What happens when a currency is devalued?
The devaluation of currency can only happen when a nation has been keeping its currency at a fixed exchange rate. For example, if Mexico keeps its peso at, for example, 15 pesos to the dollar, that is a fixed exchange rate. In such a case, a government can devalue its currency by changing the rate and making its money worth less. In this example, the Mexican government could change the exchange rate and say that the peso is now worth less -- 30 pesos to the dollar.
One major impact of such a move is that the country's exports become cheaper for people in other countries to buy. This is often seen as a reason to devalue -- to allow your country's exporters to sell more goods abroad.
There are many other impacts, though, and not all of them are good. For example, devaluation can result in a huge loss of confidence among the citizens of the country that devalues its currency. Please follow the link for a thorough discussion of various impacts of devaluation.

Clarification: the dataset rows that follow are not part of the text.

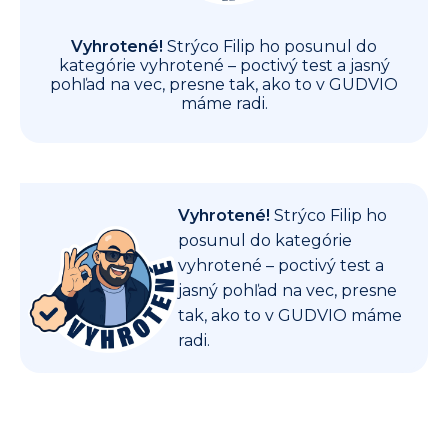
Vyhrotené!
Strýco Filip ho posunul do
kategórie vyhrotené – poctivý test a jasný
pohľad na vec, presne tak, ako to v GUDVIO
máme radi.
Vyhrotené!
Strýco Filip ho
posunul do kategórie
vyhrotené – poctivý test a
jasný pohľad na vec, presne
tak, ako to v GUDVIO máme
radi.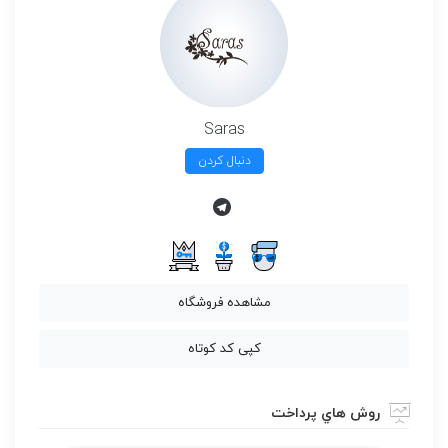
Saras
دنبال کردن
مشاهده فروشگاه
کپی کد کوتاه
روش هاي پرداخت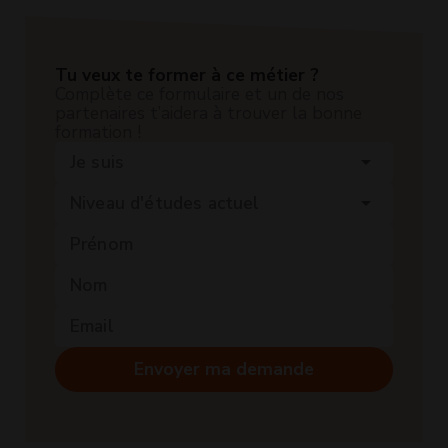
Tu veux te former à ce métier ?
Complète ce formulaire et un de nos
partenaires t’aidera à trouver la bonne
formation !
Je suis
arrow_drop_down
Niveau d'études actuel
arrow_drop_down
Envoyer ma demande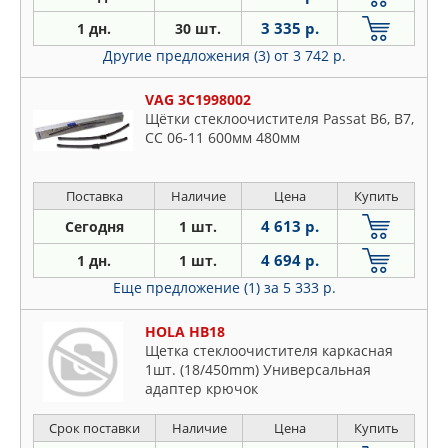
3 335 р.
1 дн.
30 шт.
Другие предложения (3)
от 3 742 р.
VAG 3C1998002
Щётки стеклоочистителя Passat B6, B7,
CC 06-11 600мм 480мм
Поставка
Наличие
Цена
Купить
4 613 р.
Сегодня
1 шт.
4 694 р.
1 дн.
1 шт.
Еще предложение (1)
за 5 333 р.
HOLA HB18
Щетка стеклоочистителя каркасная
1шт. (18/450mm) Универсальная
адаптер крючок
Срок поставки
Наличие
Цена
Купить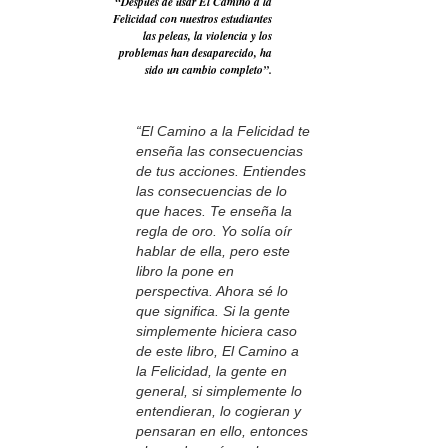
“Después de usar El Camino a la
Felicidad con nuestros estudiantes
las peleas, la violencia y los
problemas han desaparecido, ha
sido un cambio completo”.
“El Camino a la Felicidad te
enseña las consecuencias
de tus acciones. Entiendes
las consecuencias de lo
que haces. Te enseña la
regla de oro. Yo solía oír
hablar de ella, pero este
libro la pone en
perspectiva. Ahora sé lo
que significa. Si la gente
simplemente hiciera caso
de este libro, El Camino a
la Felicidad, la gente en
general, si simplemente lo
entendieran, lo cogieran y
pensaran en ello, entonces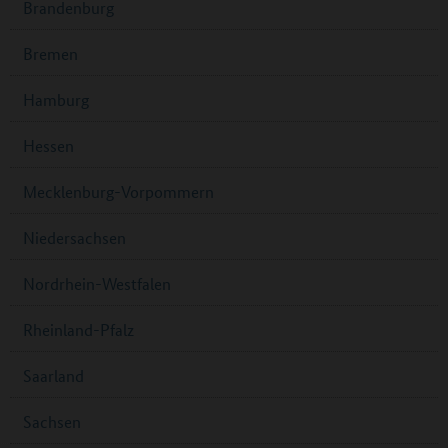
Brandenburg
Bremen
Hamburg
Hessen
Mecklenburg-Vorpommern
Niedersachsen
Nordrhein-Westfalen
Rheinland-Pfalz
Saarland
Sachsen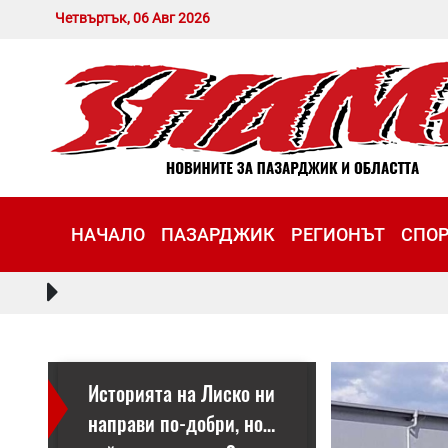
Четвъртък, 06 Авг 2026
НАЧАЛО
ПАЗАРДЖИК
РЕГИОНЪТ
СПО
Историята на Лиско ни
направи по-добри, но…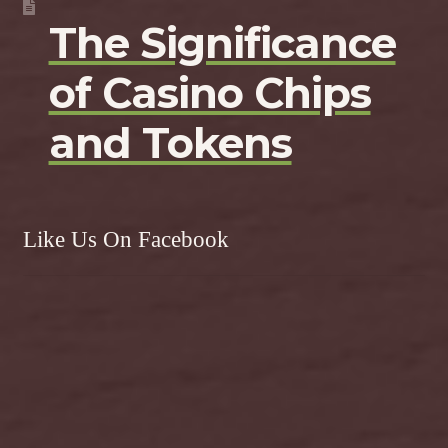
The Significance
of Casino Chips
and Tokens
Like Us On Facebook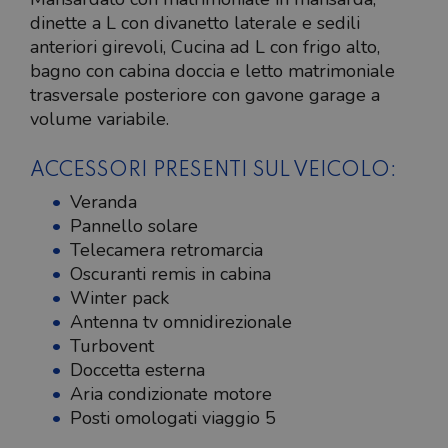
dinette a L con divanetto laterale e sedili
anteriori girevoli, Cucina ad L con frigo alto,
bagno con cabina doccia e letto matrimoniale
trasversale posteriore con gavone garage a
volume variabile.
ACCESSORI PRESENTI SUL VEICOLO:
Veranda
Pannello solare
Telecamera retromarcia
Oscuranti remis in cabina
Winter pack
Antenna tv omnidirezionale
Turbovent
Doccetta esterna
Aria condizionate motore
Posti omologati viaggio 5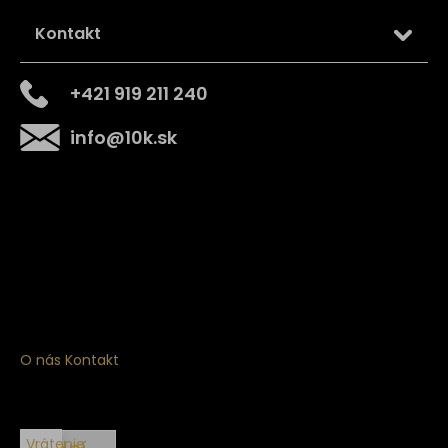
Kontakt
+421 919 211 240
info
@
10k.sk
Získajte
10% zľavu
na prvý nákup
Prihláste sa a získajte prístup k zľavám, novinkám,
exkluzívnym produktom a viac.
O nás
Kontakt
Vrátenie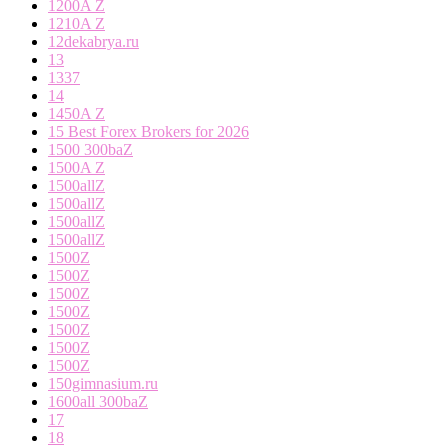
1200A Z
1210A Z
12dekabrya.ru
13
1337
14
1450A Z
15 Best Forex Brokers for 2026
1500 300baZ
1500A Z
1500allZ
1500allZ
1500allZ
1500allZ
1500Z
1500Z
1500Z
1500Z
1500Z
1500Z
1500Z
150gimnasium.ru
1600all 300baZ
17
18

Assume two nations which have currencies X and Y. If X is devalued with respect to Y, it means that more of X can be obtained for the same value of Y. This makes products that are imported by the Nation with the currency Y from the Nation with the currency X cheaper and vice versa. Similarly the products that the Nation with the currency Y exports to the Nation with the currency X become costlier and vice versa.
By devaluing its currency a country can increase exports and decrease imports. An example of this is China which has devalued its currency a lot with respect to the US dollar and by doing so has increased its exports to the US while decreasing its imports from the US.